Après la guerre, elle découvre la misère du bidonville de Noisy-le-Grand. Elle décide alors de s’engager à temps plein auprès des plus démunis, à Aide contre toute détresse (ATD) Quart Monde, qu’elle préside à partir de 1964 (Voir aussi sa biographie sur le site d’ATD Quart Monde).
Nommé au Conseil économique et social en 1988, elle lutte pendant dix ans pour obtenir une loi de cohésion sociale. Le combat est gagné en 1998 avec la loi d’orientation sur la lutte contre la pauvreté et les exclusions qui réaffirme l’égale dignité de tous, y compris les plus pauvres.
Germaine Tillion (1907-2008)
Ethnologue, Germaine Tillion part dans sa jeunesse conduire des missions d’exploration dans les montagnes de l’Aurès en Algérie. Elle est une des pionnières de l’étude des sociétés berbères.
De retour en France pendant la Seconde Guerre mondiale, elle s’engage en résistance au sein du réseau du Musée de l’Homme. Dénoncée, elle est arrêtée puis déportée à Ravensbrück. Au camp, elle s’attache à expliquer le fonctionnement économique du système concentrationnaire pour mieux y résister. Elle écrit également une opérette pendant sa déportation pour résister par le rire face aux nazis.
Après la guerre, elle s’engage pour le développement et la paix en Algérie. Elle lutte également contre les systèmes concentrationnaires dans le monde.
Jean Zay (1904-1944)
Jean Zay est parvenu très jeune à se hisser vers « une des cimes du pouvoir », le ministère de l’Éducation nationale et des Beaux-Arts lors du Front populaire, en 1936. Il réorganise le secteur éducatif et culturel pour le rendre plus efficace et lance plusieurs projets comme la création du Festival de Cannes, celle du CNRS et de l’ENA. Ces projets, pour certains interrompus par la guerre, furent conduits après sa mort.

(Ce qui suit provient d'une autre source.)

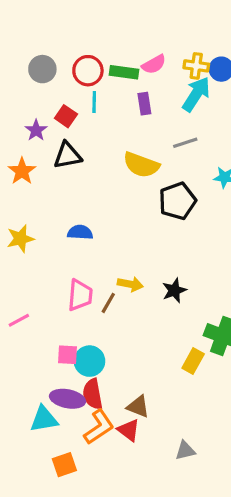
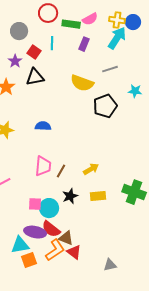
gray circle: (42, 69) -> (19, 31), moved
red circle: (88, 71) -> (48, 13), moved
purple rectangle: (144, 104) -> (84, 44), turned 32
yellow arrow: (130, 284) -> (91, 169), moved, turned -42
black star: (174, 290) -> (70, 196), moved
yellow rectangle: (193, 361) -> (98, 196), moved, turned 56
red semicircle: (93, 394) -> (51, 229), turned -42
brown triangle: (138, 407) -> (66, 238), moved
orange square: (64, 465) -> (29, 260), moved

Pendant la guerre, Jean Zay démissionne de son ministère et s’engage comme député combattant. Très tôt arrêté, Jean Zay résiste depuis sa prison en travaillant chaque jour à des projets pour la France d’après-guerre. Il en transmet certains de façon clandestine à des organisations de résistance. Prétextant un transfert vers une autre prison, la milice le tue à bout portant pendant le trajet.